- TASK PROMPT
Find the line below with "Identify the location" and the line with "Locate an element on the screen. The". Output them and the lines between, exactly, but not the pictures.

- MATERIAL SHOWN
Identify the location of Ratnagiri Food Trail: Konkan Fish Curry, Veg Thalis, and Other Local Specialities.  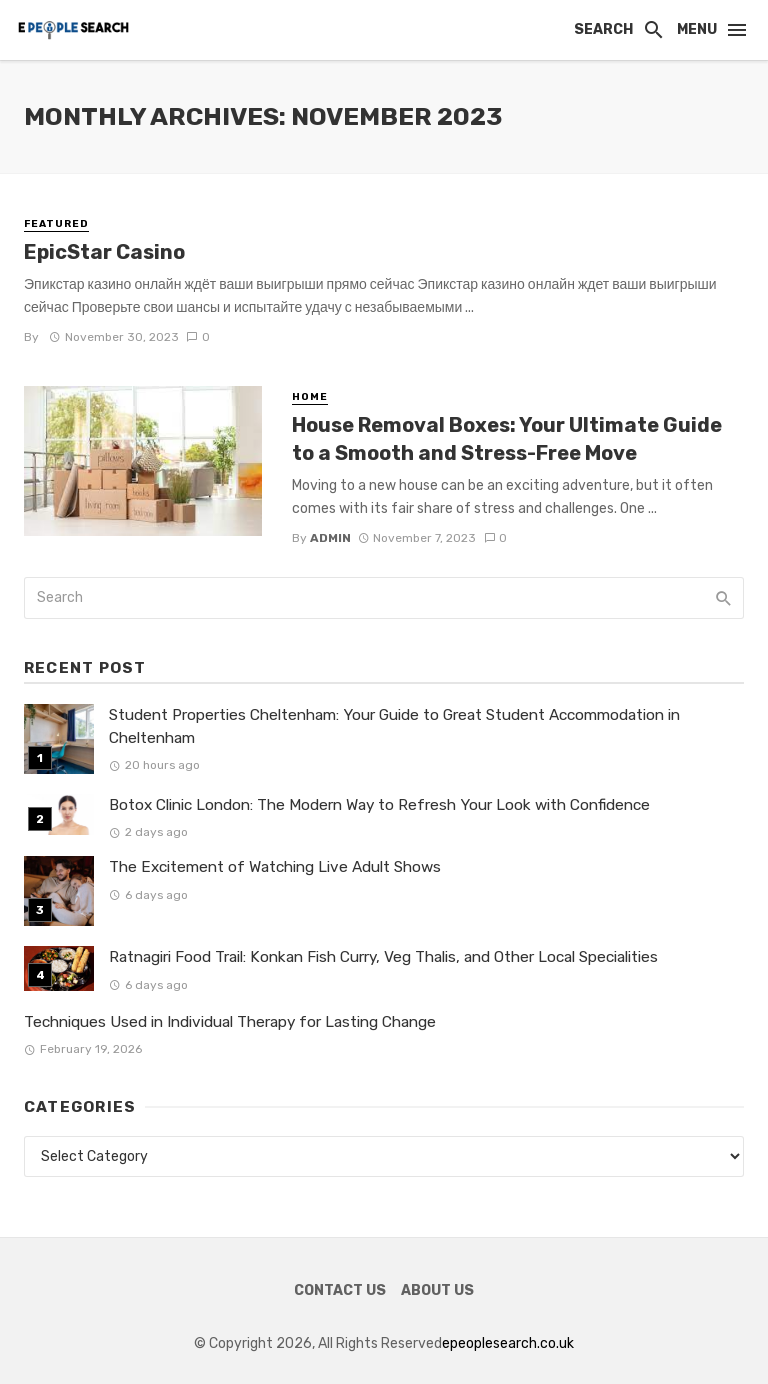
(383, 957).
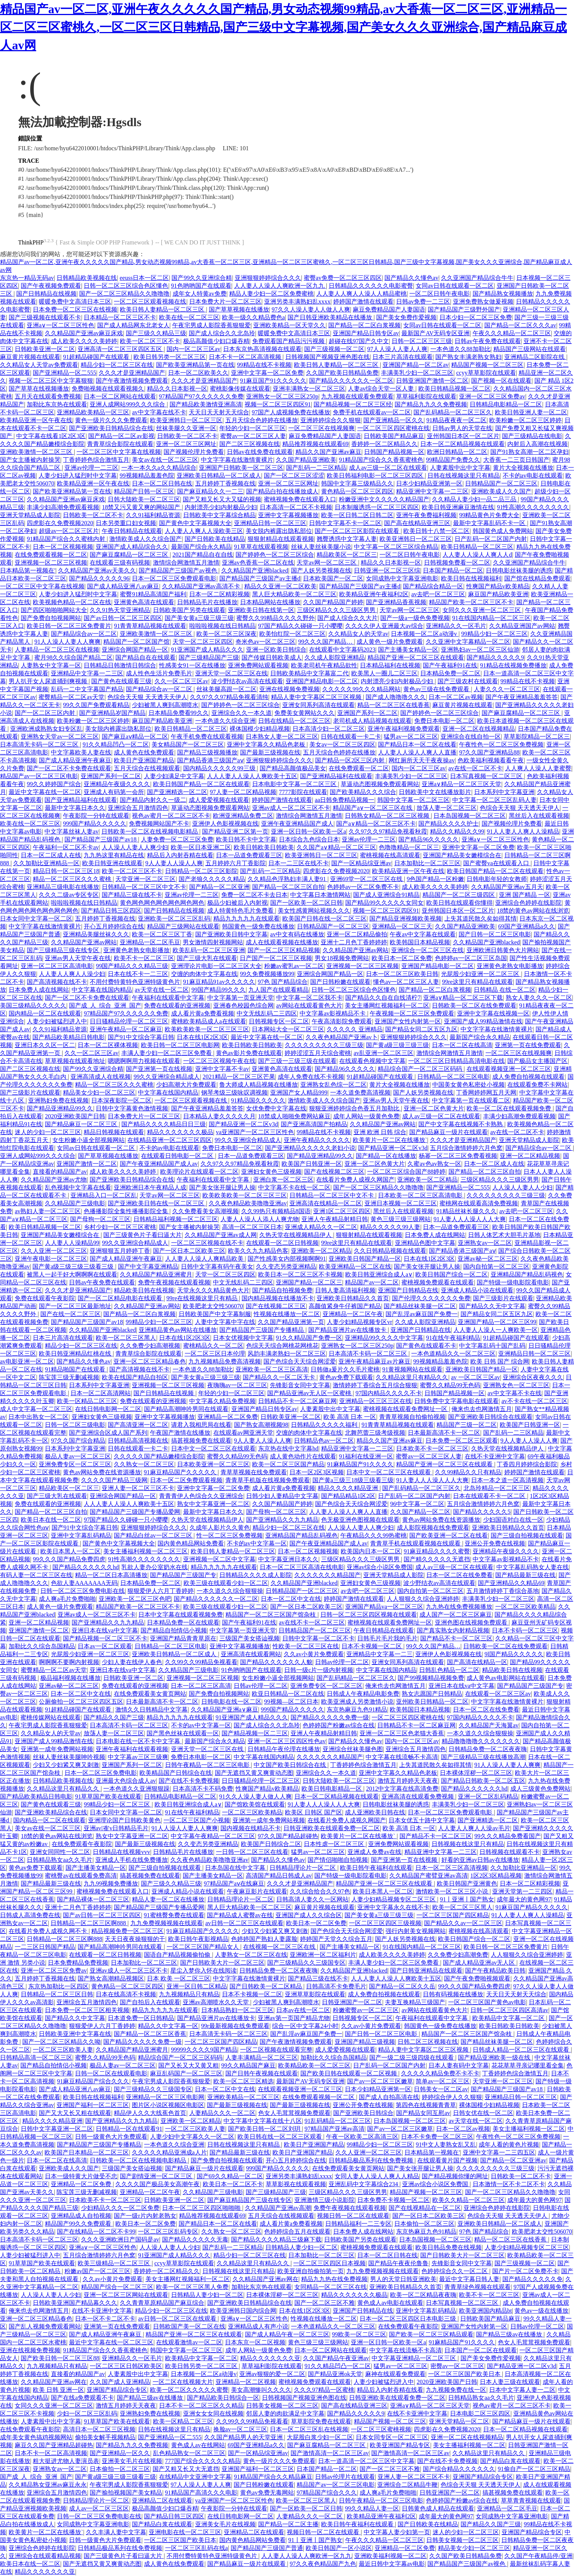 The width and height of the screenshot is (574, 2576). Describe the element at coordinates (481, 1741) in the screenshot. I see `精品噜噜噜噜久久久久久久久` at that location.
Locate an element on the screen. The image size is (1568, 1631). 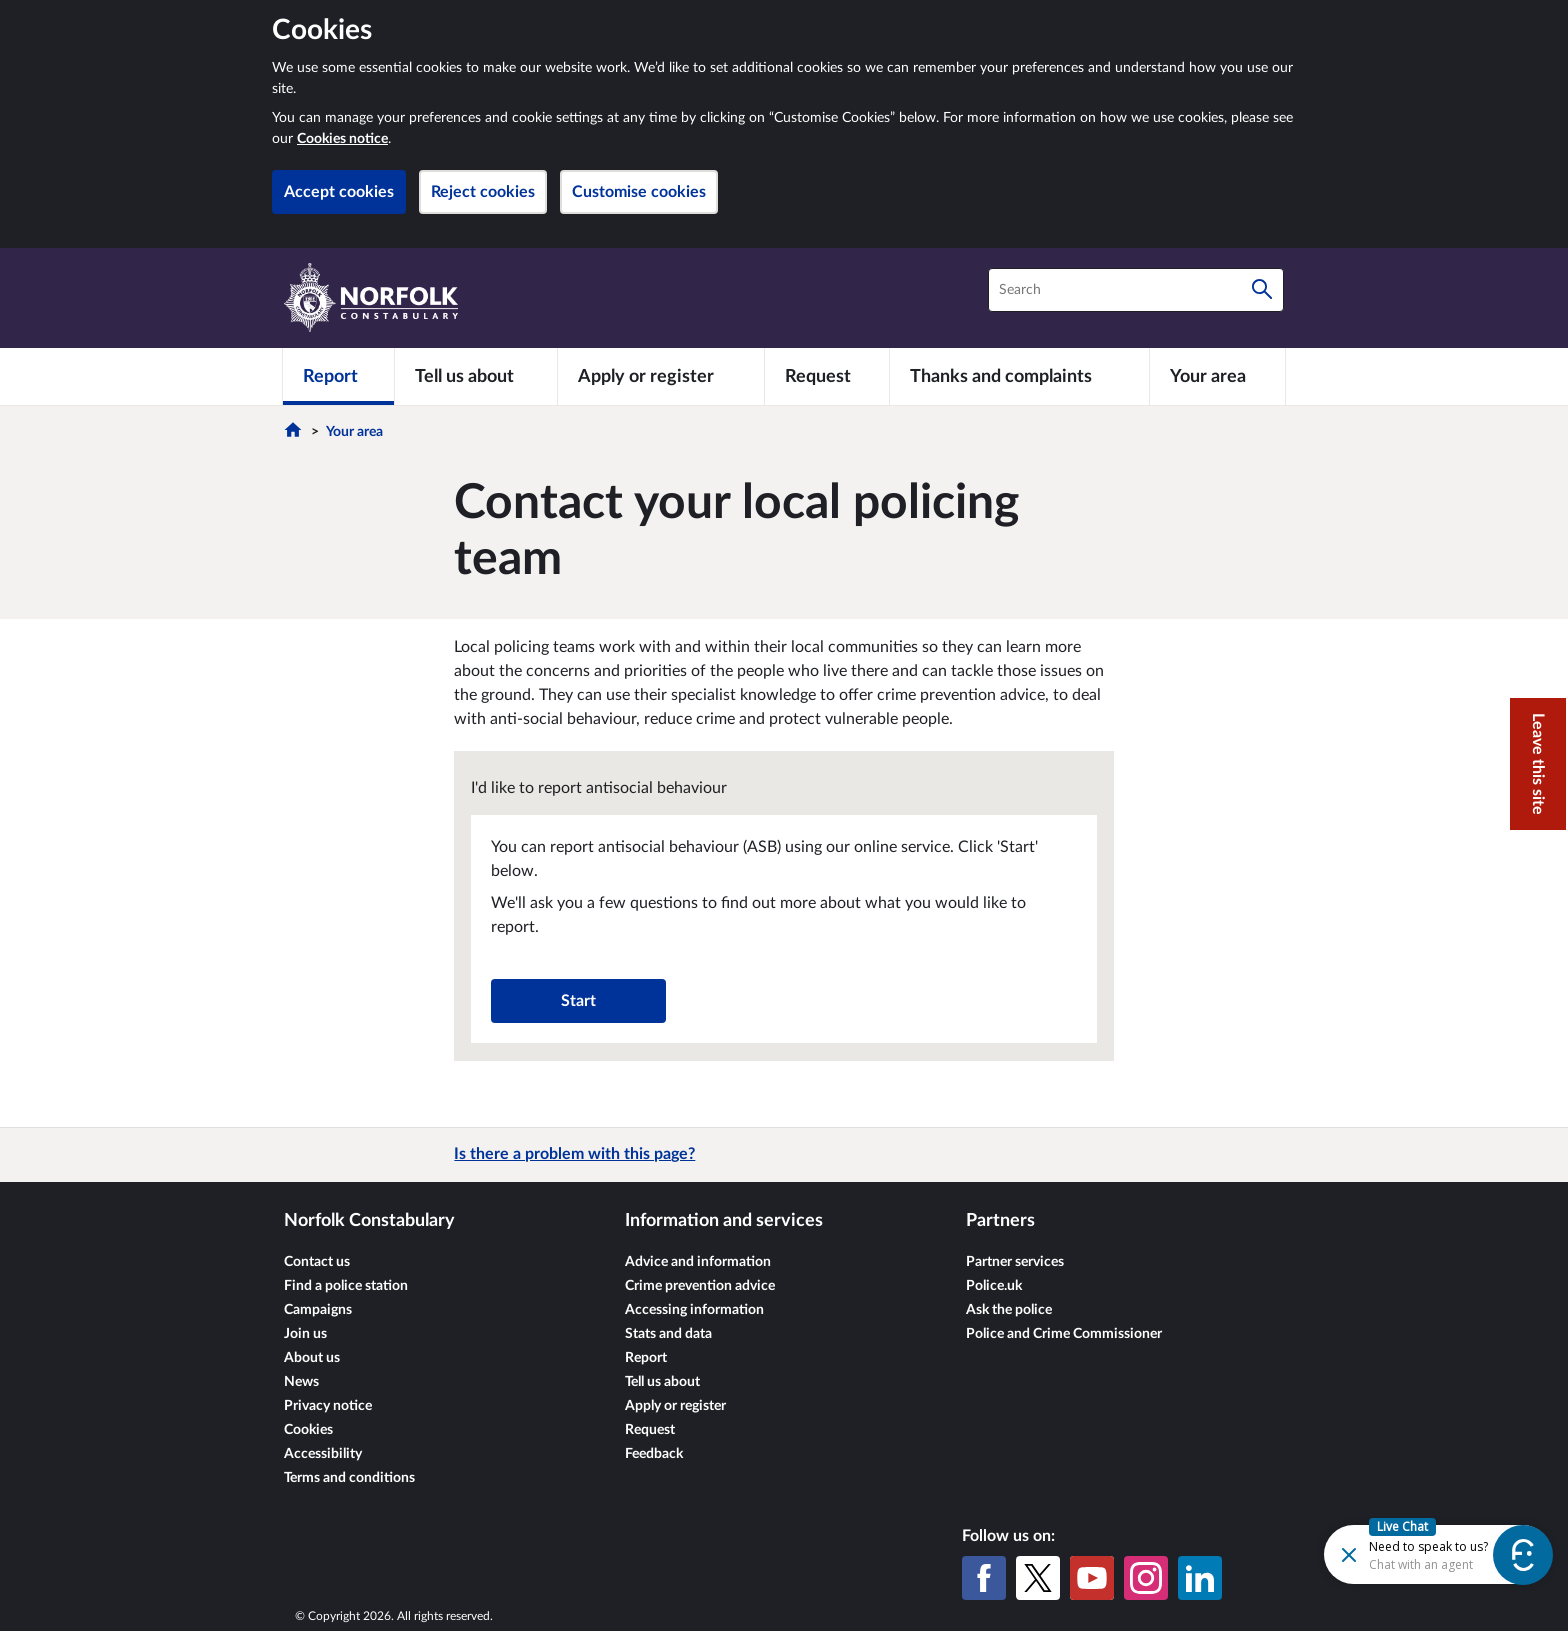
* * *
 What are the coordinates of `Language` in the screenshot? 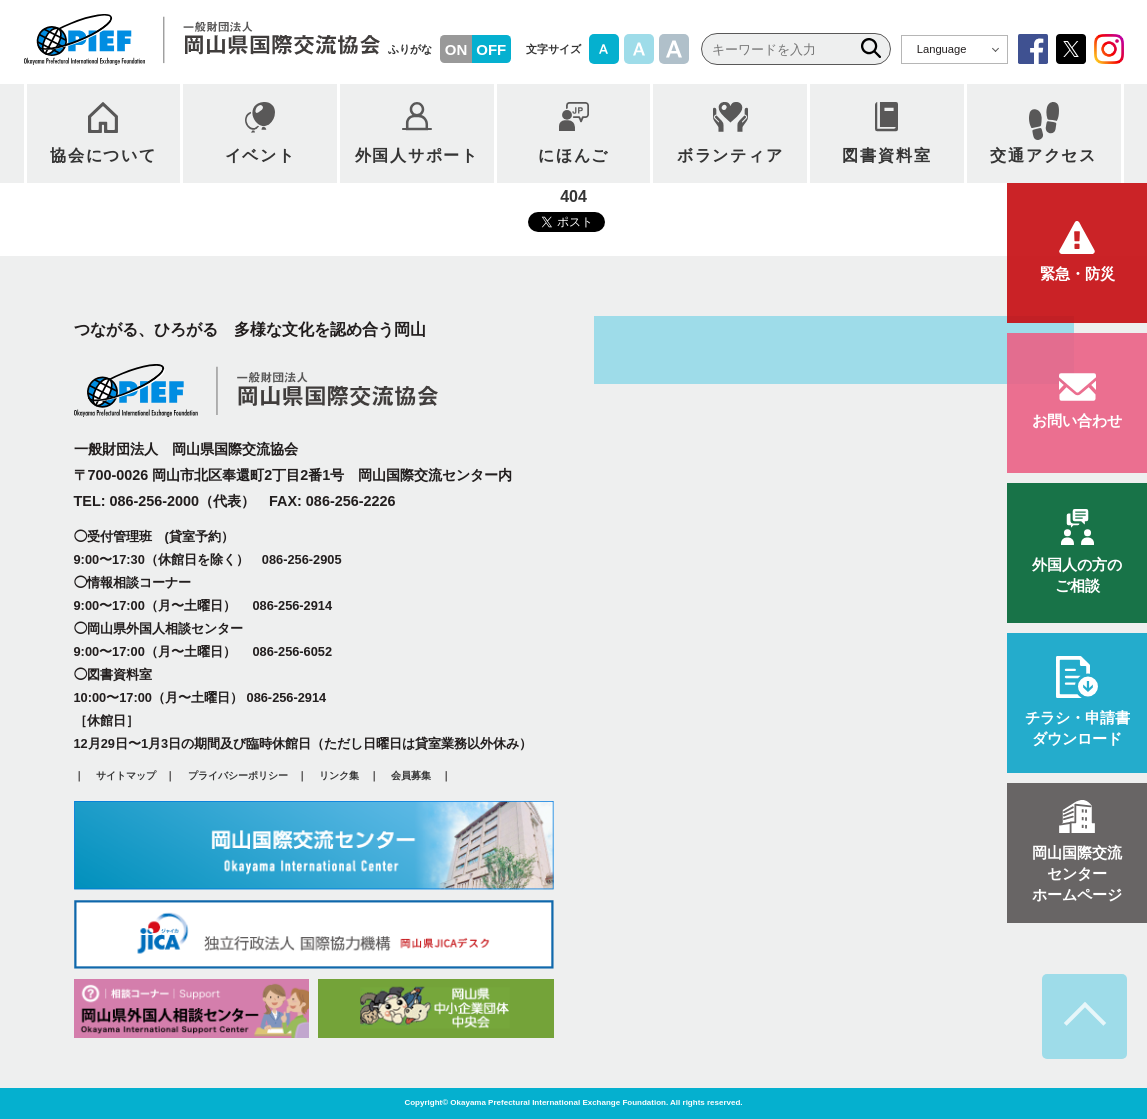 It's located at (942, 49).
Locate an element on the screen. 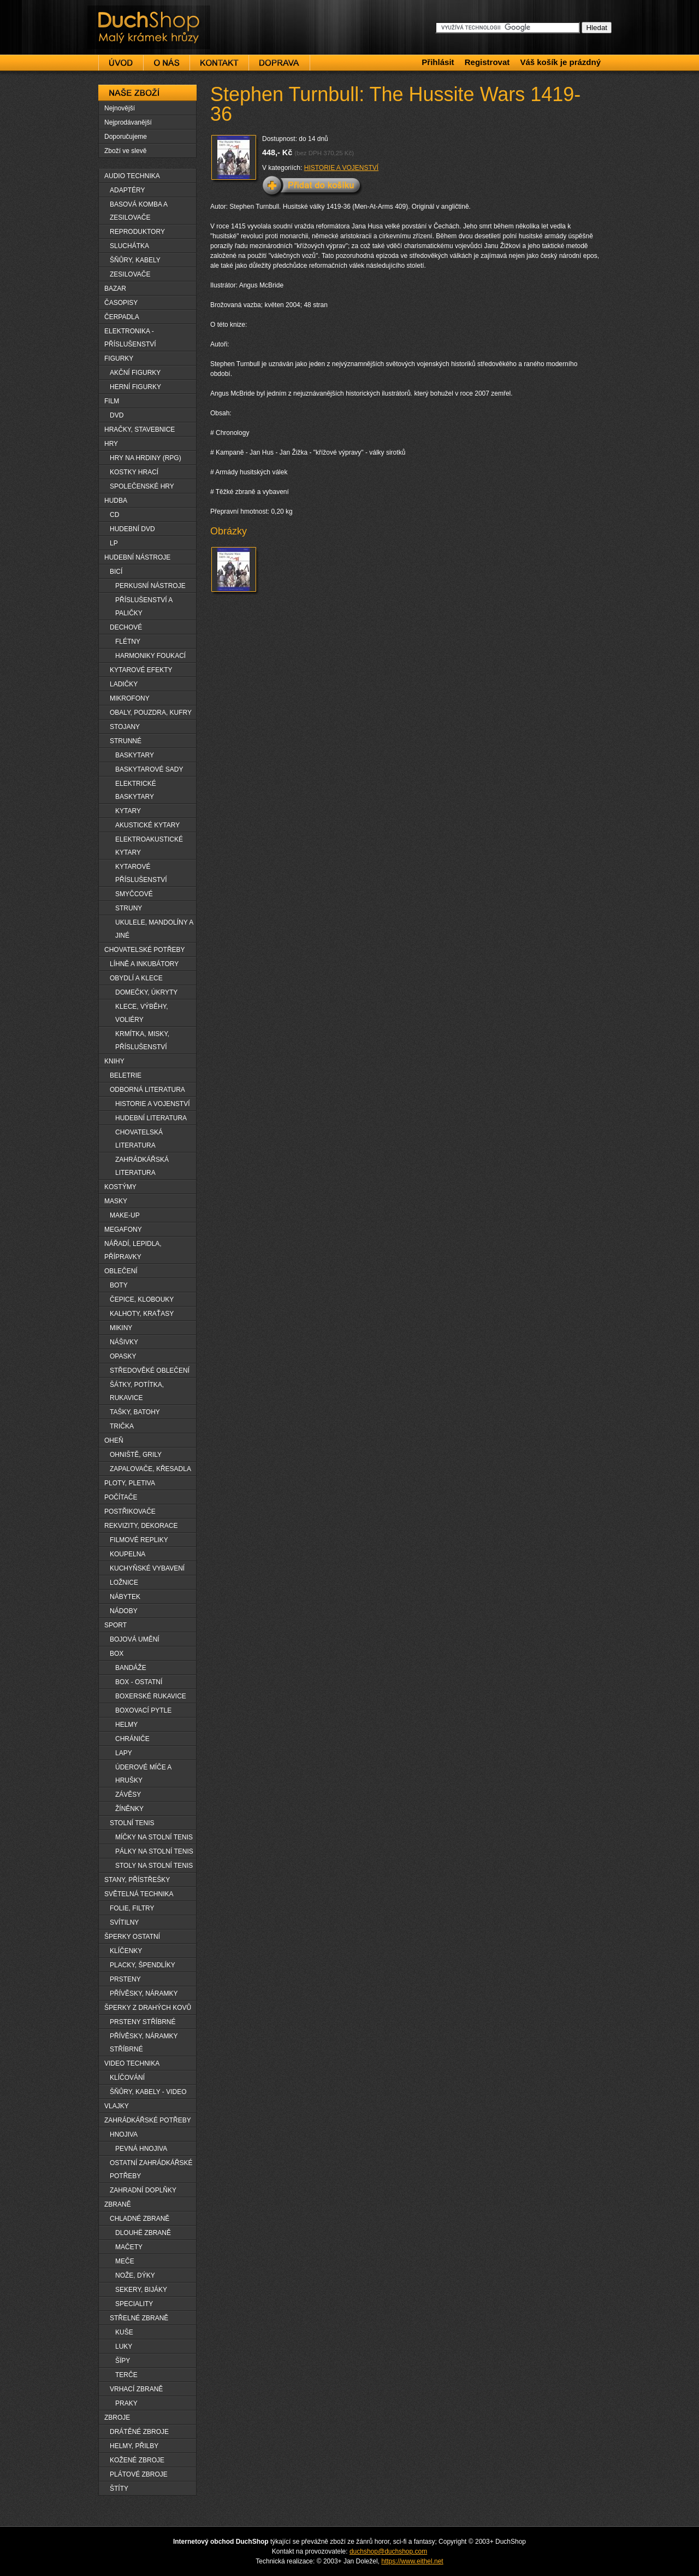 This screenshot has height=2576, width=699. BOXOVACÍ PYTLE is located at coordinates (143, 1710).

- YOUR RESPONSE
Identify the location of Ratnagiri Food Trail: Konkan Fish Curry, Veg Thalis, and Other Local Specialities.  
(383, 957).
 The width and height of the screenshot is (574, 2576). Describe the element at coordinates (481, 1741) in the screenshot. I see `精品噜噜噜噜久久久久久久久` at that location.
Locate an element on the screen. The image size is (1568, 1631). 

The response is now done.